In the last 2 posts in this series, I examined the lithography and transistor design issues that will need to be solved in order to save 2D scaling as we know it. In this post I will look at several other considerations.

For the moment, let’s assume that we are able to address the lithography and transistor design issues that I’ve identified in the previous posts. TSMC recently announced it will take delivery of an EUV lithography machine, so let’s assume they are successful in making the move to the 13.5 nm wavelength. IBM, TSMC, and Intel are already using multi-gate FETs in their most advanced process development and ITRS predicts it will be standard for the 32nm node, so let’s assume that will work out as well. If so, are we home free?


Not so fast!


There are still numerous technical challenges and one big economic one.
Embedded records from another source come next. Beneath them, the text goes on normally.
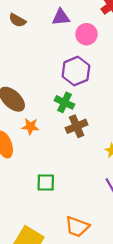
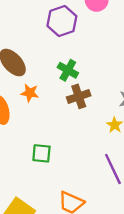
purple hexagon: (76, 71) -> (62, 21), moved

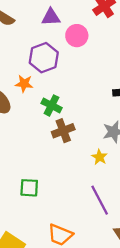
orange star: (30, 93) -> (24, 84), moved

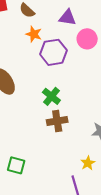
orange star: (24, 84) -> (34, 34), moved
yellow star: (99, 157) -> (88, 163), moved

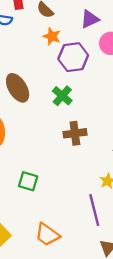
purple triangle: (68, 18) -> (90, 19), turned -36
green cross: (51, 96) -> (62, 96), moved

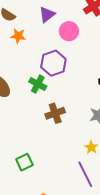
purple hexagon: (73, 57) -> (53, 63), moved
green square: (28, 181) -> (24, 162), turned -30

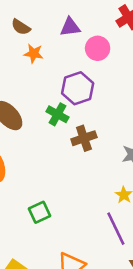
purple triangle: (47, 15) -> (70, 27), turned 30
brown cross: (55, 113) -> (84, 138), moved

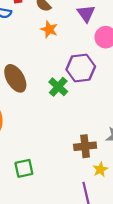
purple triangle: (70, 27) -> (86, 13), turned 48
brown cross: (84, 138) -> (85, 146), moved

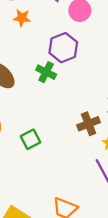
green square: (24, 168) -> (31, 139), moved

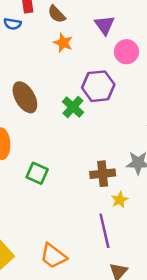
green square: (31, 139) -> (37, 173), turned 36

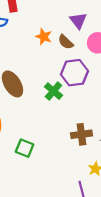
brown semicircle: (57, 14) -> (66, 42), moved
brown cross: (103, 174) -> (81, 134), moved

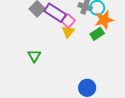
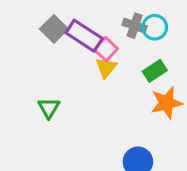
orange star: (104, 20) -> (167, 103), moved

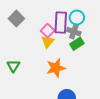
gray cross: (135, 26) -> (74, 32), moved
purple rectangle: (84, 36) -> (61, 23), moved, turned 60
orange star: (167, 103) -> (56, 68), moved

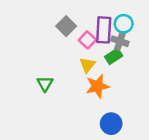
gray square: (16, 19) -> (66, 26), moved
yellow triangle: (48, 42) -> (87, 65), moved
green rectangle: (77, 44) -> (114, 56), moved

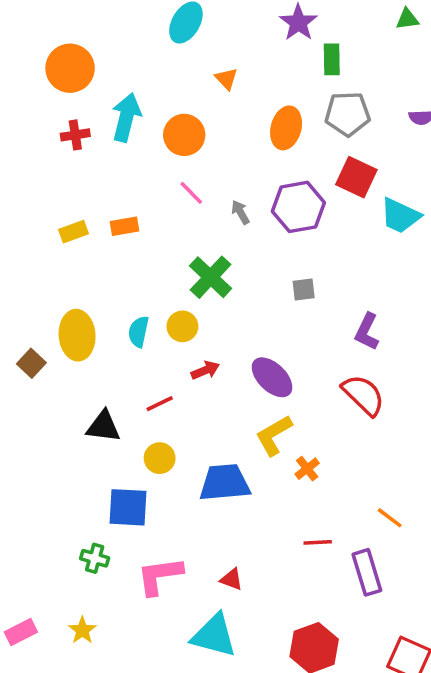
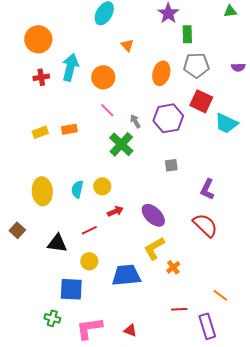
green cross: (211, 277) -> (121, 144), moved
brown square: (31, 363) -> (17, 230), moved

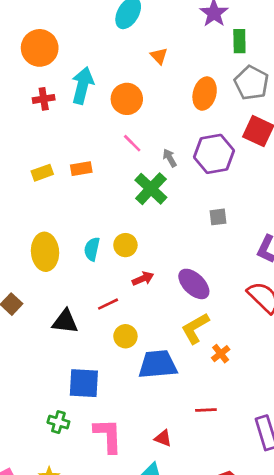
gray pentagon: (196, 65) -> (252, 83), turned 30
yellow circle: (89, 261) -> (125, 336), moved
red line: (179, 309) -> (206, 410), moved
pink L-shape: (89, 328) -> (108, 435), turned 96

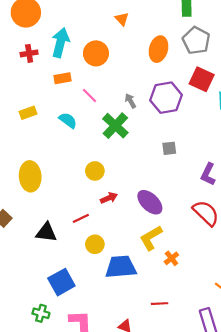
pink line: (132, 143) -> (89, 95), moved
orange rectangle: (81, 169) -> (63, 78), moved
cyan semicircle: (92, 249) -> (68, 120), moved, turned 114
blue square: (84, 383) -> (61, 282), turned -32

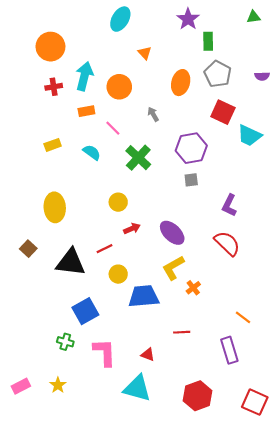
purple hexagon: (166, 98) -> (191, 148), moved
gray arrow: (130, 101) -> (153, 114), moved
black triangle: (46, 232) -> (71, 262), size x1.4

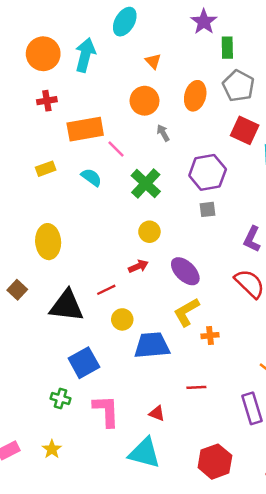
cyan arrow: (84, 76) -> (85, 55), moved
orange circle: (119, 87) -> (145, 101), moved
orange rectangle: (86, 111) -> (85, 129), size x1.8
yellow circle: (118, 202) -> (149, 232), moved
orange cross: (193, 288) -> (210, 336), turned 32

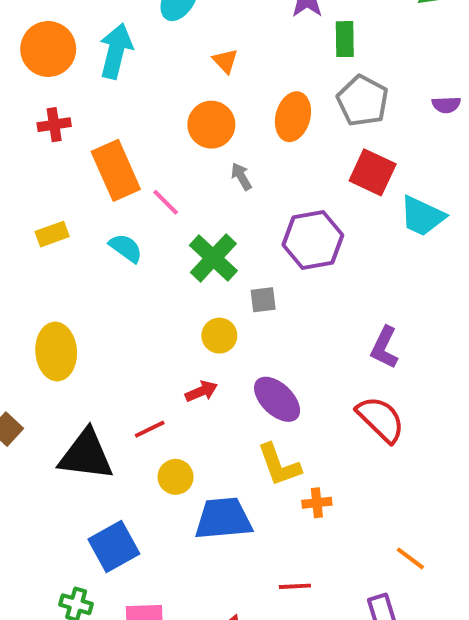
orange rectangle: (85, 129) -> (116, 170), turned 76
gray square: (208, 209) -> (263, 300), moved
yellow L-shape: (187, 312) -> (279, 465), turned -80

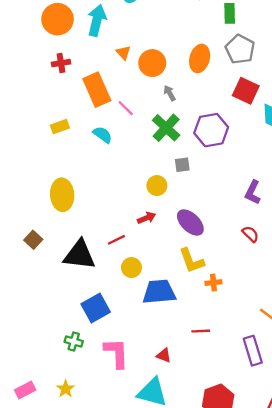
orange triangle: (225, 61) -> (123, 53), moved
green cross: (213, 258) -> (166, 128), moved
red semicircle: (381, 419) -> (250, 234), size x0.6

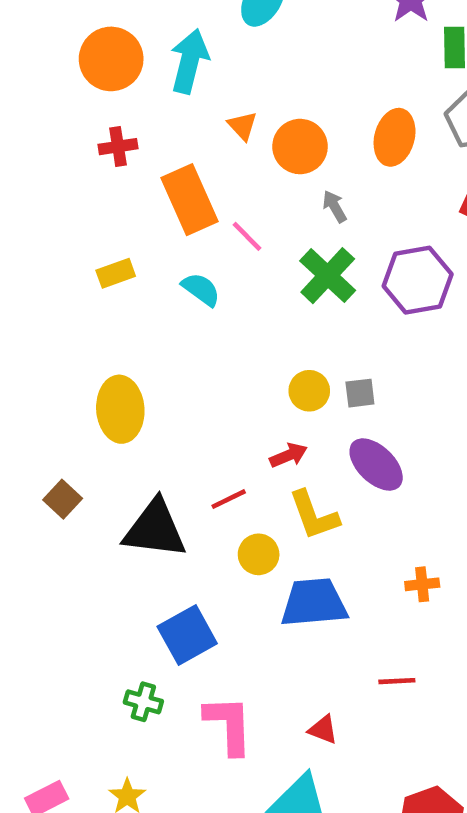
gray square: (182, 165) -> (360, 393), moved
yellow L-shape: (192, 261) -> (314, 515), moved

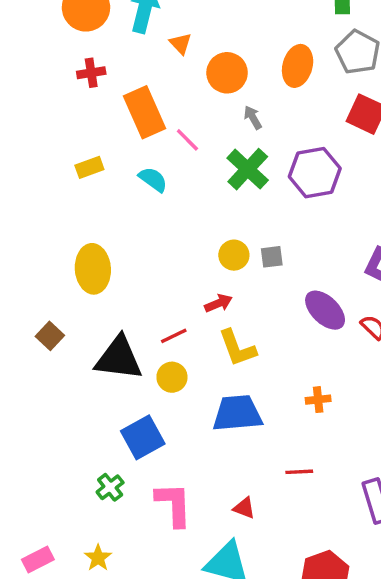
orange triangle: (242, 126) -> (181, 44), moved
purple ellipse: (376, 464) -> (325, 310), moved
yellow circle: (259, 554) -> (172, 377), moved
green cross: (143, 702) -> (110, 487), turned 36

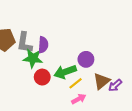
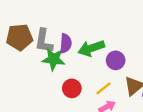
green arrow: (65, 72) -> (91, 48), moved
red circle: (42, 77) -> (72, 88), moved

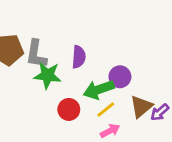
purple semicircle: (66, 43) -> (79, 57), moved
green arrow: (91, 48) -> (99, 90), moved

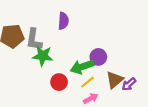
purple semicircle: (79, 57) -> (63, 21), moved

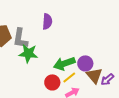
purple circle: (98, 57) -> (85, 63), moved
brown triangle: (115, 80) -> (94, 75), turned -30
red circle: (59, 82) -> (52, 82), moved

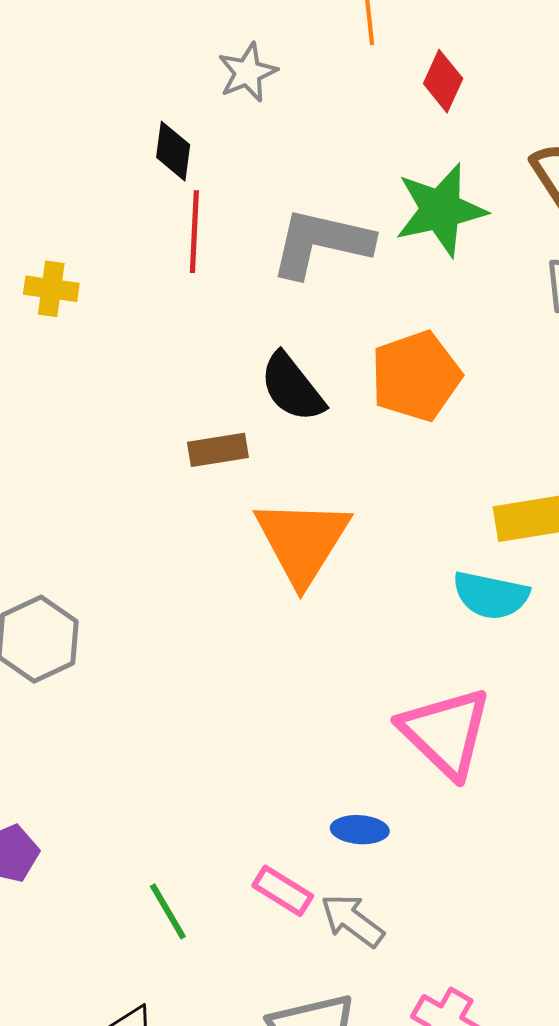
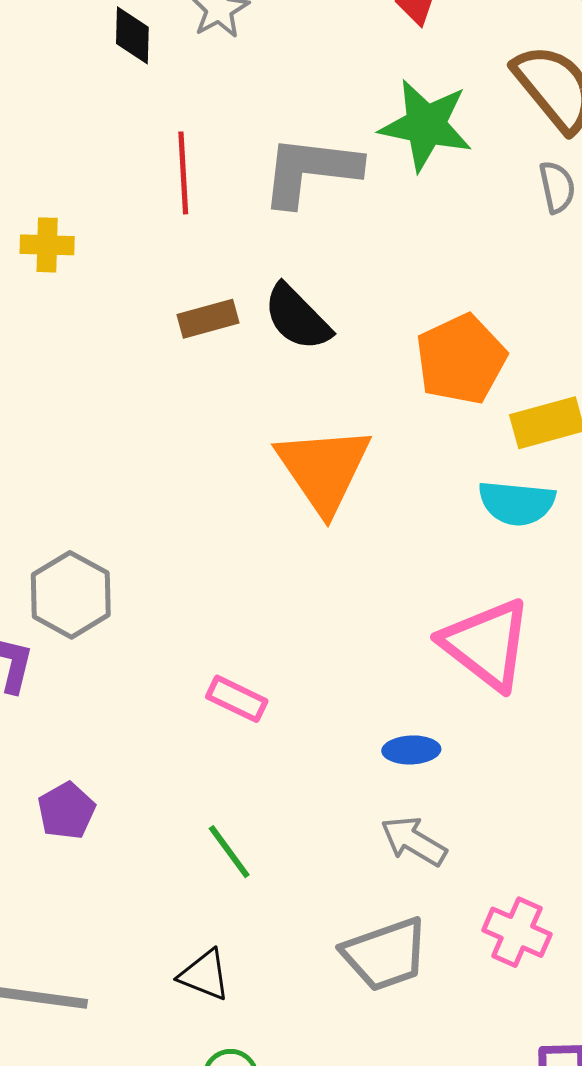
black diamond: (173, 151) -> (132, 35), moved
green star: (441, 210) -> (426, 125), turned 30
orange pentagon: (416, 376) -> (461, 359), moved
brown rectangle: (218, 450) -> (208, 319), moved
pink rectangle: (283, 891) -> (237, 699), moved

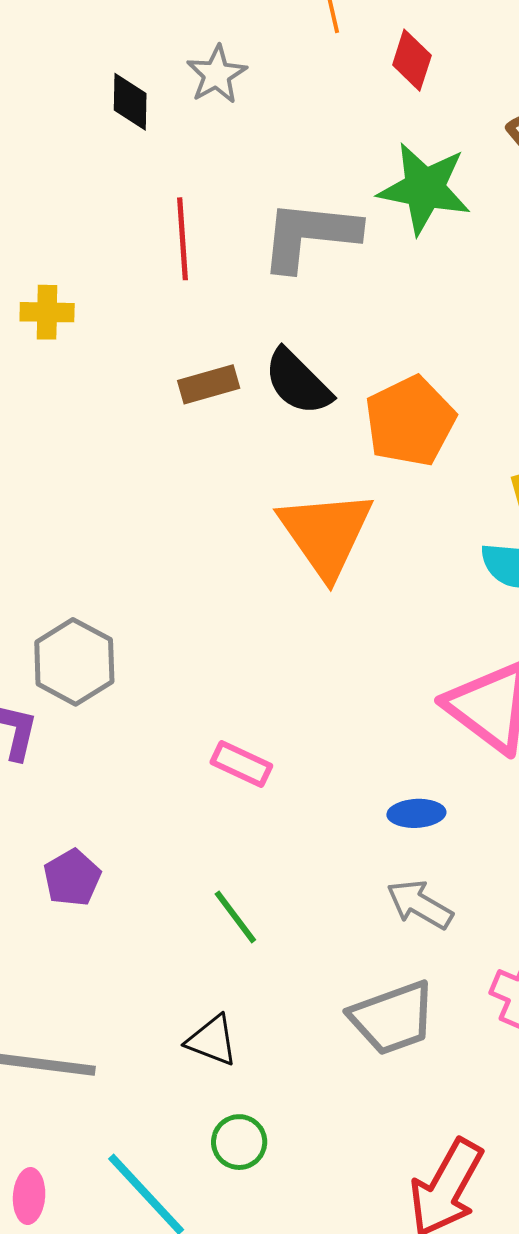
orange pentagon: (461, 359) -> (410, 421), moved

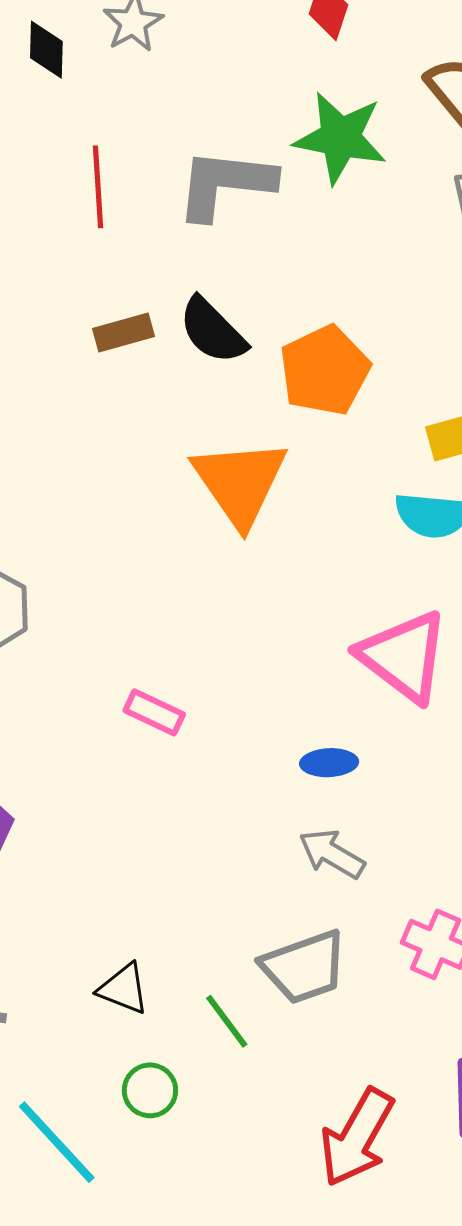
green line: (235, 917) -> (227, 1021), moved

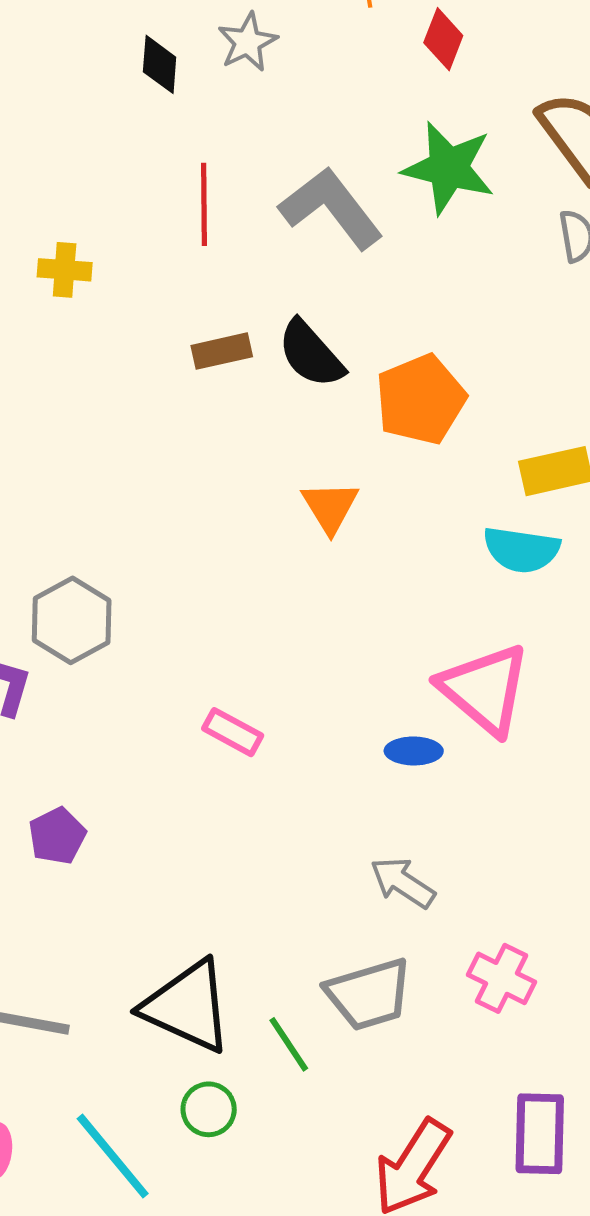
gray L-shape: (225, 184) -> (331, 208), turned 43
orange triangle: (240, 482) -> (330, 507), size x0.6
blue ellipse: (329, 763) -> (414, 751), moved
black triangle: (123, 989) -> (187, 1006), size x1.8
First the technical:


Process variability refers to the fact that circuit performance can vary based upon the variability in the wafer processing. For instance, let’s say we are printing 2 overlapping rectangles on a die. Due to normal process variability, those rectangles can vary from the ideal in size (smaller or larger), can be shifted (north, south, east, west), or can be offset from each other. Thicknesses of processing layers have variability as well. The amount of doping can vary. Physical steps such as CMP (Chemical Mechanical Polishing) can introduce variability. These variabilities tend to be fixed amounts, so at large process nodes they don’t make much difference. But as we get smaller, these variabilities become significant. If we just take the old approach of choosing a 3-sigma range to define best case and worst case processing corners, the performance at lower more variable nodes may not be much greater than at the larger less variable nodes.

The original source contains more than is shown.